__Exercise brief__.
From the line below that contains "save for retirement." to the line that contains "a general idea", repeat every line exactly, both ends included, and nothing else.

::: Material shown

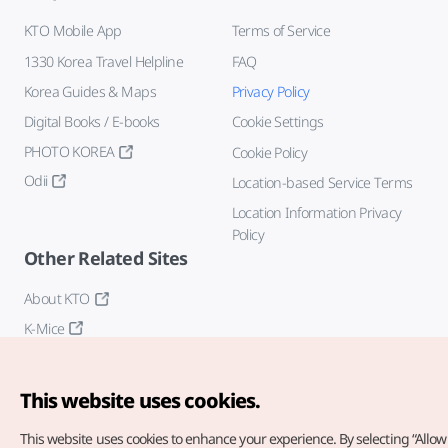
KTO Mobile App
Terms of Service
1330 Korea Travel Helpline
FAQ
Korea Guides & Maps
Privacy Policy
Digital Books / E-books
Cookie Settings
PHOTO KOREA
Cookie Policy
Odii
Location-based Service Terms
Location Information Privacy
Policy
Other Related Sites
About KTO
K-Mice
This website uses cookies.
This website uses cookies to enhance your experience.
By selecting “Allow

::::::
::: Material shown

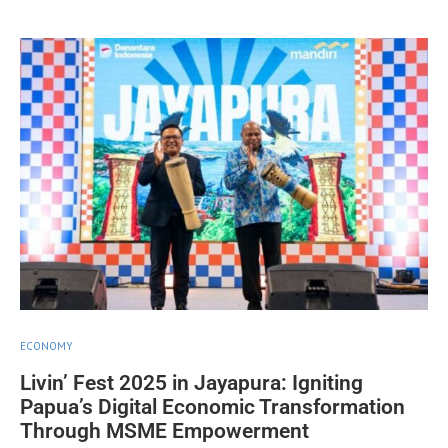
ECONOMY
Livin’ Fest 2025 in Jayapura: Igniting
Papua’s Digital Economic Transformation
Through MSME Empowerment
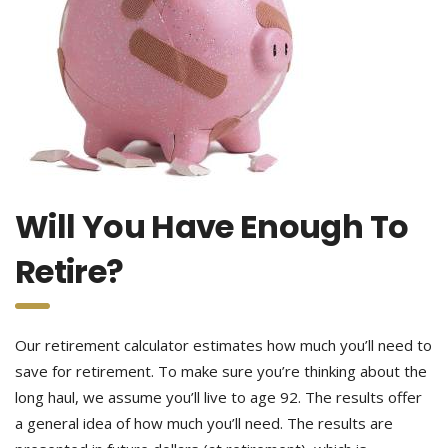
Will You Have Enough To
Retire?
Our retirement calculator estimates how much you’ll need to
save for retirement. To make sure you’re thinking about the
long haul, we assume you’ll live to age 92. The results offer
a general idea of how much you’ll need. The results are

::::::
::: Material shown

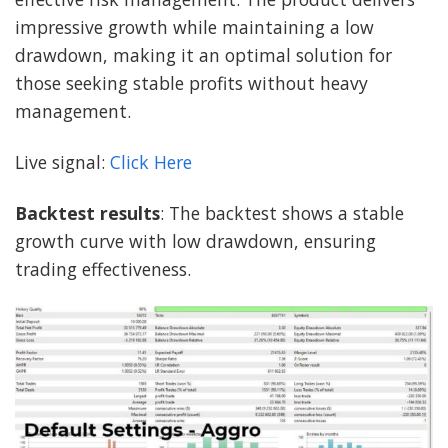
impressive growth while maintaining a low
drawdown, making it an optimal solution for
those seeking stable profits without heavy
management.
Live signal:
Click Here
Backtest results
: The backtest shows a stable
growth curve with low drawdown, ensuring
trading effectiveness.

::::::

__Solution to the exercise__.
save for retirement. To make sure you’re thinking about the
long haul, we assume you’ll live to age 92. The results offer
a general idea of how much you’ll need. The results are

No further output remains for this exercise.